I know this is the most typical example of branches and I think I don't get the concept... Could you help me by giving a detailed development leading to all the required branches? It'd help me understanding more complicated examples...
Thank you very much, this concept really is hard to understand for me...
The purpose of a branch cut or cuts is take a multivalued function $f(z)$ into a single analytic branch of $f(z)$. In the example of $f(z) = \log(z)$, lets consider moving around $z = 0$, from a point on the unit circle. Now, the branch point in this case is at $z=0$.

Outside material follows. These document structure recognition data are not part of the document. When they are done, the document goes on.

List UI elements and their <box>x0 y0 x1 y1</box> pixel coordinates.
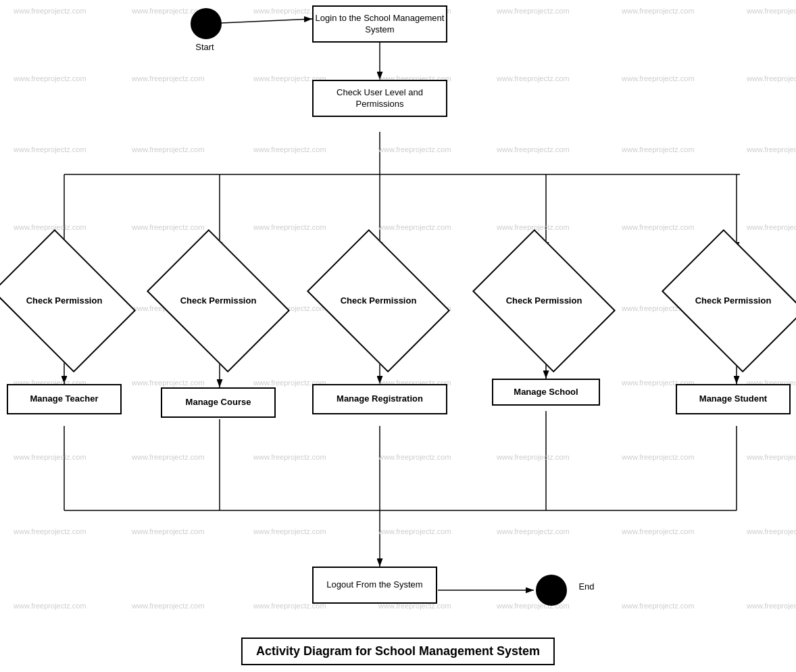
wm45: www.freeprojectz.com <box>253 453 326 461</box>
wm23: www.freeprojectz.com <box>132 223 205 231</box>
wm37: www.freeprojectz.com <box>132 379 205 387</box>
wm9: www.freeprojectz.com <box>132 74 205 82</box>
start-label: Start <box>181 42 228 52</box>
shapes-layer: www.freeprojectz.com www.freeprojectz.co… <box>0 0 796 672</box>
wm63: www.freeprojectz.com <box>747 602 796 610</box>
wm54: www.freeprojectz.com <box>497 527 570 535</box>
diagram-title: Activity Diagram for School Management S… <box>241 638 555 665</box>
wm48: www.freeprojectz.com <box>622 453 695 461</box>
login-node: Login to the School Management System <box>312 5 447 43</box>
start-circle <box>191 8 222 39</box>
wm49: www.freeprojectz.com <box>747 453 796 461</box>
wm46: www.freeprojectz.com <box>378 453 451 461</box>
wm18: www.freeprojectz.com <box>378 145 451 153</box>
wm50: www.freeprojectz.com <box>14 527 86 535</box>
wm8: www.freeprojectz.com <box>14 74 86 82</box>
wm56: www.freeprojectz.com <box>747 527 796 535</box>
check-permission-4-node: Check Permission <box>487 257 601 345</box>
wm44: www.freeprojectz.com <box>132 453 205 461</box>
manage-school-node: Manage School <box>492 379 600 406</box>
wm14: www.freeprojectz.com <box>747 74 796 82</box>
wm55: www.freeprojectz.com <box>622 527 695 535</box>
wm22: www.freeprojectz.com <box>14 223 86 231</box>
wm53: www.freeprojectz.com <box>378 527 451 535</box>
logout-node: Logout From the System <box>312 567 437 604</box>
check-permission-1-node: Check Permission <box>7 257 122 345</box>
wm25: www.freeprojectz.com <box>378 223 451 231</box>
wm1: www.freeprojectz.com <box>14 7 86 15</box>
manage-student-node: Manage Student <box>676 384 791 414</box>
wm13: www.freeprojectz.com <box>622 74 695 82</box>
manage-course-node: Manage Course <box>161 387 276 418</box>
check-permission-2-node: Check Permission <box>161 257 276 345</box>
manage-teacher-node: Manage Teacher <box>7 384 122 414</box>
wm27: www.freeprojectz.com <box>622 223 695 231</box>
wm7: www.freeprojectz.com <box>747 7 796 15</box>
wm24: www.freeprojectz.com <box>253 223 326 231</box>
wm58: www.freeprojectz.com <box>132 602 205 610</box>
wm19: www.freeprojectz.com <box>497 145 570 153</box>
check-permission-5-node: Check Permission <box>676 257 791 345</box>
wm62: www.freeprojectz.com <box>622 602 695 610</box>
wm12: www.freeprojectz.com <box>497 74 570 82</box>
check-permission-3-node: Check Permission <box>321 257 436 345</box>
manage-registration-node: Manage Registration <box>312 384 447 414</box>
wm43: www.freeprojectz.com <box>14 453 86 461</box>
wm5: www.freeprojectz.com <box>497 7 570 15</box>
end-label: End <box>573 581 600 592</box>
wm51: www.freeprojectz.com <box>132 527 205 535</box>
wm57: www.freeprojectz.com <box>14 602 86 610</box>
check-user-level-node: Check User Level and Permissions <box>312 80 447 117</box>
wm16: www.freeprojectz.com <box>132 145 205 153</box>
wm6: www.freeprojectz.com <box>622 7 695 15</box>
wm15: www.freeprojectz.com <box>14 145 86 153</box>
wm47: www.freeprojectz.com <box>497 453 570 461</box>
wm28: www.freeprojectz.com <box>747 223 796 231</box>
end-circle <box>536 575 567 606</box>
wm21: www.freeprojectz.com <box>747 145 796 153</box>
wm17: www.freeprojectz.com <box>253 145 326 153</box>
wm52: www.freeprojectz.com <box>253 527 326 535</box>
wm20: www.freeprojectz.com <box>622 145 695 153</box>
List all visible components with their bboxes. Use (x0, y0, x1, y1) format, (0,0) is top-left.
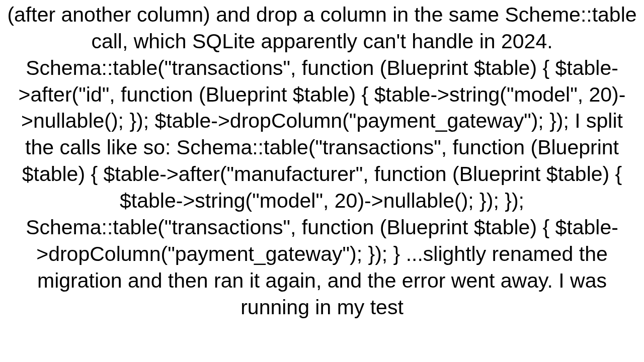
answer-text-block: Answer 0: In my case I was trying to bot… (0, 0, 644, 337)
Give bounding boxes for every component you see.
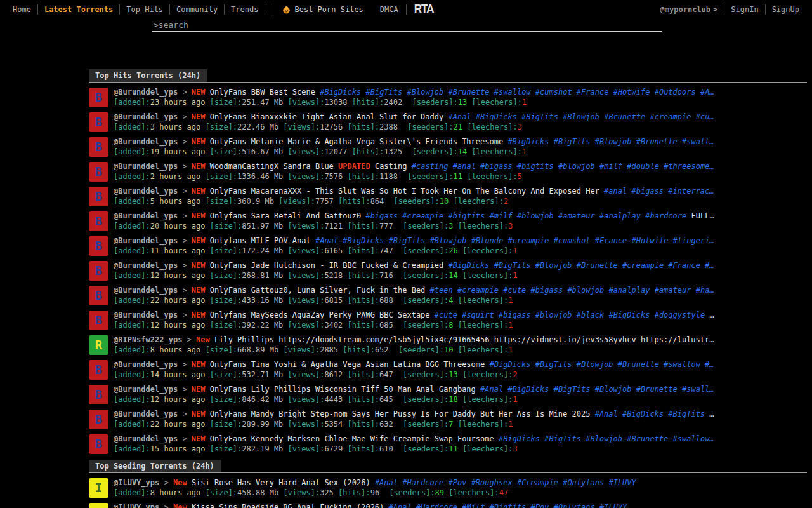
- hashtag-link[interactable]: #Hardcore: [416, 503, 457, 508]
- hashtag-link[interactable]: #creampie: [622, 261, 664, 270]
- hashtag-link[interactable]: #blowjob: [517, 211, 554, 220]
- uploader-link[interactable]: @Burunddel_yps: [114, 286, 178, 295]
- hashtag-link[interactable]: #creampie: [402, 211, 443, 220]
- hashtag-link[interactable]: #casting: [412, 162, 449, 171]
- hashtag-link[interactable]: #swall…: [682, 137, 714, 146]
- hashtag-link[interactable]: #doggystyle: [655, 311, 705, 319]
- nav-item-home[interactable]: Home: [6, 4, 38, 15]
- signin-link[interactable]: SignIn: [724, 4, 764, 15]
- hashtag-link[interactable]: #BigTits: [668, 410, 705, 418]
- hashtag-link[interactable]: #squirt: [462, 311, 494, 319]
- hashtag-link[interactable]: #Brunette: [627, 434, 668, 443]
- hashtag-link[interactable]: #Onlyfans: [554, 503, 595, 508]
- hashtag-link[interactable]: #Blowjob: [595, 385, 632, 394]
- uploader-link[interactable]: @ILUVY_yps: [114, 503, 159, 508]
- hashtag-link[interactable]: #France: [668, 261, 700, 270]
- hashtag-link[interactable]: #Blowjob: [535, 261, 572, 270]
- torrent-title-link[interactable]: OnlyFans Mandy Bright Step-mom Says Her …: [210, 410, 591, 418]
- uploader-link[interactable]: @Burunddel_yps: [114, 410, 178, 418]
- uploader-avatar[interactable]: B: [89, 434, 108, 454]
- uploader-link[interactable]: @Burunddel_yps: [114, 88, 178, 97]
- uploader-avatar[interactable]: B: [89, 187, 108, 206]
- hashtag-link[interactable]: #…: [705, 360, 714, 369]
- hashtag-link[interactable]: #Roughsex: [471, 478, 513, 487]
- torrent-title-link[interactable]: Onlyfans MaySeeds AquaZay Perky PAWG BBC…: [210, 311, 430, 319]
- hashtag-link[interactable]: #Pov: [449, 478, 467, 487]
- torrent-title-link[interactable]: OnlyFans MacarenaXXX - This Slut Was So …: [210, 187, 599, 196]
- torrent-title-link[interactable]: Onlyfans MILF POV Anal: [210, 236, 311, 245]
- uploader-link[interactable]: @Burunddel_yps: [114, 385, 178, 394]
- hashtag-link[interactable]: #BigDicks: [448, 261, 489, 270]
- hashtag-link[interactable]: #lingeri…: [673, 236, 714, 245]
- hashtag-link[interactable]: #Anal: [595, 410, 618, 418]
- hashtag-link[interactable]: #blowjob: [567, 286, 604, 295]
- uploader-link[interactable]: @RIPNsfw222_yps: [114, 335, 182, 344]
- hashtag-link[interactable]: #milf: [599, 162, 622, 171]
- hashtag-link[interactable]: #BigDicks: [608, 311, 650, 319]
- hashtag-link[interactable]: #teen: [430, 286, 453, 295]
- signup-link[interactable]: SignUp: [765, 4, 806, 15]
- hashtag-link[interactable]: #cumshot: [554, 236, 591, 245]
- hashtag-link[interactable]: #anal: [453, 162, 476, 171]
- uploader-avatar[interactable]: B: [89, 88, 108, 107]
- hashtag-link[interactable]: #creampie: [508, 236, 549, 245]
- hashtag-link[interactable]: #BigTits: [365, 88, 402, 97]
- hashtag-link[interactable]: #ILUVY: [608, 478, 636, 487]
- torrent-title-link[interactable]: …: [709, 410, 714, 418]
- uploader-avatar[interactable]: B: [89, 360, 108, 380]
- nav-item-top-hits[interactable]: Top Hits: [120, 4, 170, 15]
- hashtag-link[interactable]: #Hardcore: [402, 478, 443, 487]
- uploader-link[interactable]: @Burunddel_yps: [114, 162, 178, 171]
- torrent-title-link[interactable]: Lily Phillips https://doodstream.com/e/l…: [214, 335, 714, 344]
- uploader-link[interactable]: @Burunddel_yps: [114, 187, 178, 196]
- torrent-title-link[interactable]: Onlyfans Sara Retali And Gattouz0: [210, 211, 361, 220]
- hashtag-link[interactable]: #Creampie: [517, 478, 558, 487]
- hashtag-link[interactable]: #ILUVY: [599, 503, 627, 508]
- hashtag-link[interactable]: #Brunette: [636, 137, 678, 146]
- nav-item-trends[interactable]: Trends: [225, 4, 265, 15]
- search-input[interactable]: [152, 19, 662, 32]
- uploader-avatar[interactable]: B: [89, 236, 108, 256]
- hashtag-link[interactable]: #Milf: [462, 503, 485, 508]
- hashtag-link[interactable]: #BigDicks: [490, 360, 531, 369]
- hashtag-link[interactable]: #BigTits: [494, 261, 531, 270]
- torrent-title-link[interactable]: OnlyFans Melanie Marie & Agatha Vega Sis…: [210, 137, 503, 146]
- hashtag-link[interactable]: #…: [705, 261, 714, 270]
- torrent-title-link[interactable]: Sisi Rose Has Very Hard Anal Sex (2026): [192, 478, 370, 487]
- nav-item-community[interactable]: Community: [170, 4, 225, 15]
- torrent-title-link[interactable]: OnlyFans Jade Hutchison - IR BBC Fucked …: [210, 261, 443, 270]
- uploader-avatar[interactable]: B: [89, 211, 108, 231]
- torrent-title-link[interactable]: Kissa Sins Roadside BG Anal Fucking (202…: [192, 503, 384, 508]
- hashtag-link[interactable]: #bigtits: [517, 162, 554, 171]
- hashtag-link[interactable]: #BigDicks: [508, 385, 549, 394]
- hashtag-link[interactable]: #Anal: [480, 385, 503, 394]
- torrent-title-link[interactable]: …: [709, 311, 714, 319]
- hashtag-link[interactable]: #cu…: [696, 112, 714, 121]
- hashtag-link[interactable]: #creampie: [457, 286, 499, 295]
- best-porn-sites-link[interactable]: Best Porn Sites: [294, 5, 363, 14]
- uploader-link[interactable]: @Burunddel_yps: [114, 137, 178, 146]
- uploader-link[interactable]: @Burunddel_yps: [114, 211, 178, 220]
- hashtag-link[interactable]: #BigDicks: [320, 88, 361, 97]
- hashtag-link[interactable]: #swallow…: [673, 434, 714, 443]
- uploader-avatar[interactable]: B: [89, 385, 108, 404]
- hashtag-link[interactable]: #milf: [490, 211, 513, 220]
- hashtag-link[interactable]: #bigass: [480, 162, 513, 171]
- account-menu[interactable]: @mypornclub>: [660, 5, 724, 14]
- hashtag-link[interactable]: #Brunette: [636, 385, 678, 394]
- uploader-avatar[interactable]: B: [89, 112, 108, 132]
- hashtag-link[interactable]: #BigDicks: [622, 410, 664, 418]
- hashtag-link[interactable]: #BigTits: [544, 434, 581, 443]
- torrent-title-link[interactable]: OnlyFans Bianxxxkie Tight Asian Anal Slu…: [210, 112, 443, 121]
- uploader-avatar[interactable]: B: [89, 137, 108, 157]
- hashtag-link[interactable]: #Brunette: [577, 261, 618, 270]
- hashtag-link[interactable]: #cumshot: [535, 88, 572, 97]
- uploader-link[interactable]: @Burunddel_yps: [114, 112, 178, 121]
- hashtag-link[interactable]: #Blonde: [471, 236, 504, 245]
- hashtag-link[interactable]: #bigass: [531, 286, 563, 295]
- nav-item-latest-torrents[interactable]: Latest Torrents: [38, 4, 120, 15]
- hashtag-link[interactable]: #ha…: [696, 286, 714, 295]
- hashtag-link[interactable]: #A…: [700, 88, 714, 97]
- uploader-avatar[interactable]: R: [89, 335, 108, 355]
- uploader-link[interactable]: @Burunddel_yps: [114, 236, 178, 245]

Let $z = e^{i\theta}$. Now if we start at $z = 1$ so $\theta = 0$, then $f(1) = \log(1) = 0$. Let's traverse around $z = 0$ by $2\pi$; that is, $z = e^{2\pi i}$. $$ f(e^{2\pi i}) = \log(e^{2\pi i}) = \log(1) + 2\pi i = 2\pi i $$ Therefore, as we encircle $z = 0$ by $f(1) = 0\mapsto f(e^{2\pi i}) = 2\pi$. Therefore, $f(z)$ is multivalued. In order to prevent this, we must stop the wrapping around $z = 0$ by a full revolution or $2\pi$. In my encounter, the principal value is general defined as $\theta\in(-\pi, \pi]$ but I have seen it defined as $\theta\in(0, 2\pi]$. If we use the first definition of principal value, we would define our branch cut as $(-\infty, 0]$ as you did in your question but we could also define it as $[0, \infty)$ or any ray zero to infinity.